Abstract
Purpose :
Visualization of choroid remains limited with spectral-domain optical coherence tomography (SDOCT). We propose to enhance the visualization of the choroid from SDOCT scans, using a deep-learning (DL) model, trained from matched pairs of SDOCT and swept-source OCT (SSOCT) images.
Methods :
A total of 117110 images from SDOCT (Zeiss Cirrus 5000) and SSOCT (Zeiss PlexElite) were used to develop the DL model, including B-scans from healthy subjects as well as subjects with high myopia (239 eye pairs from 155 patients). We developed a novel DL Generative Adversarial Network which learns deep anatomical features from SSOCT B-scans and translates enhanced choroid properties to SDOCT images. To quantitatively evaluate the quality of the generated synthesized predictions, we analyzed the peak signal-to-noise ratio (PSNR) and the structural similarity index metric (SSIM) of the enhanced images.

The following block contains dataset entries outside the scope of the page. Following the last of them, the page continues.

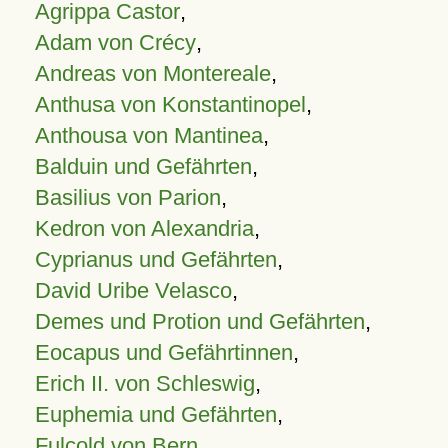
Agrippa Castor
,
Adam von Crécy
,
Andreas von Montereale
,
Anthusa von Konstantinopel
,
Anthousa von Mantinea
,
Balduin und Gefährten
,
Basilius von Parion
,
Kedron von Alexandria
,
Cyprianus und Gefährten
,
David Uribe Velasco
,
Demes und Protion und Gefährten
,
Eocapus und Gefährtinnen
,
Erich II. von Schleswig
,
Euphemia und Gefährten
,
Fulcold von Bern
,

To further assess the anatomical plausibility, we manually measured the choroid thickness and compared the results with the original values by computing the statistical correlation and measurement errors against reference measurements.
Results :
A total of 10535 image pairs have been used to test the DL model. The DL-generated images preserve the anatomical shape of Cirrus retina layers and show enhanced deep morphological structures as the propagation of choroidal anatomical information from PlexElite scans. We found the synthesized images to have PSNR of 28dB (SDOCT: 19dB), and SSIM with SSOCT data 3.1 times higher than SDOCT. Furthermore, the results illustrate that using our translational DL model significantly improved choroid visibility and thickness measurements. (Correlation coefficient of synthesized with respect to the reference: 0.91 vs SDOCT 0.10, mean standard error: 0.001 vs 0.017, mean absolute error: 0.024 vs 0.101, mean absolute percentage error: 10% vs 39%, root mean squared error: 0.040 vs 0.133).
Conclusions :
We developed a DL model to enhance the visibility of deep posterior structures including choroid from standard clinical SDOCT images. As a result, the choroid layer visualization was improved, and the choroid thickness of the generated B-scans extensively matches the measurements of the reference SSOCT. The proposed DL methodology is robust and crucial to study processes and mechanisms of the choroid in normal eyes and in pathological conditions which were not assessable before in a clinical setting.
This abstract was presented at the 2023 ARVO Annual Meeting, held in New Orleans, LA, April 23-27, 2023.